Prof. Dr. Şinasi Gündüz:  Üç aylar, modernitenin çepeçevre kuşattığı günümüz dünyasında insanın farklı soluk alabileceği bir zaman dilimidir. Bizleri gündelik yaşamın kısır döngüsünden biraz da olsa uzaklaştırıp kulluğumuzun daha fazla farkına varmamıza vesile olacak ve böylelikle kendimizle yüzleşmemize olanak sağlayacak bir zaman dilimi. Recep, Şaban ve Ramazan aylarını kapsayan bu dönem yılın en kutsal dönemidir. Bu aylardan Recep ve Şaban, Ramazan’a açılan bir kapı gibidir. Kişinin özellikle oruç ve namaz aracılığıyla takvayı hedeflediği ve böylelikle Allah’a yakın olmayı amaçladığı bir dönemdir.

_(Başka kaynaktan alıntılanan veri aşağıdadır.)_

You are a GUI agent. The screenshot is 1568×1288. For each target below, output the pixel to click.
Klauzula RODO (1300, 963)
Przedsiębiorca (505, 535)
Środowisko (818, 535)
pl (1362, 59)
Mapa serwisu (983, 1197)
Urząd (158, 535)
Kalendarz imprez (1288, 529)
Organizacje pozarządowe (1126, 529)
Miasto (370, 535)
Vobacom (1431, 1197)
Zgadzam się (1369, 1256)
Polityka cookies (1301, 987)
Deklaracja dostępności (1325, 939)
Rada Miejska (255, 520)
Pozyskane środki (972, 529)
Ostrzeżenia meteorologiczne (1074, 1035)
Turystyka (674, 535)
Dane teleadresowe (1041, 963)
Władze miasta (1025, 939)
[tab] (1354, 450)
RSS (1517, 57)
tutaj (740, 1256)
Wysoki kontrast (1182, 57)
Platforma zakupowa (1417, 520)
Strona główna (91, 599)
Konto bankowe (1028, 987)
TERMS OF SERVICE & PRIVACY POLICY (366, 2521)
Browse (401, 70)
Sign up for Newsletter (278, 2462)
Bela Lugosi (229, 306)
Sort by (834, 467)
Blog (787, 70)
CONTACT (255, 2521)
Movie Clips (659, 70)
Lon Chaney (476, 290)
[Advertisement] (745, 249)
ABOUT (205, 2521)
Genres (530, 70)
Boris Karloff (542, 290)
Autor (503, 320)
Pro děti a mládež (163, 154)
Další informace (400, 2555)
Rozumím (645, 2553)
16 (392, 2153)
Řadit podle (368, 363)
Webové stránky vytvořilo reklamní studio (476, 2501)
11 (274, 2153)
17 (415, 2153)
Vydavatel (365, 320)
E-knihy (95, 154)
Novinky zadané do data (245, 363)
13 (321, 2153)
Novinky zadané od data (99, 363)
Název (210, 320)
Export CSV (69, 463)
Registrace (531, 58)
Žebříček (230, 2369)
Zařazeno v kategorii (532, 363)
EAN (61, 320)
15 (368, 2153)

Hz. Peygamber (sav) birçok hadisinde üç aylardan bahsetmiş, bu dönemin mübarekliğine vurgu yapmıştır. Recep ayıyla başlayan bu rahmet atmosferinin Ramazan’la zirveye çıktığını ima etmiştir. Özellikle Ramazan, Kur’’ân’ın nazil olmaya başladığı zaman dilimi olarak bizlere öncelikle Kur’an’ı hatırlatmaktadır. Dolayısıyla üç aylar süresince Kur’ân’la ve Kur’ân mesajıyla buluşmak ve yaşamı bu mesaj çerçevesinde yeniden gözden geçirmek inanan bireyin öncelikli görevi olmalıdır. Zira ancak bu mesajla buluşmak ve yaşamı bu mesaj bağlamında anlamlı hale getirmek, insanı günlük yaşantısının kısırdöngüsünden kurtaracak, ona “yeryüzünde yaratılan bir halife” olarak varoluş amacını hatırlatacak ve Allah’a kulluk ve yakınlaşma bilinciyle yaşamının daha anlamlı hale gelmesine yardımcı olacaktır. Üç ayların bu bağlamda hepimiz için bir arınma ve kurtuluş vesilesi olmasını temenni ediyorum.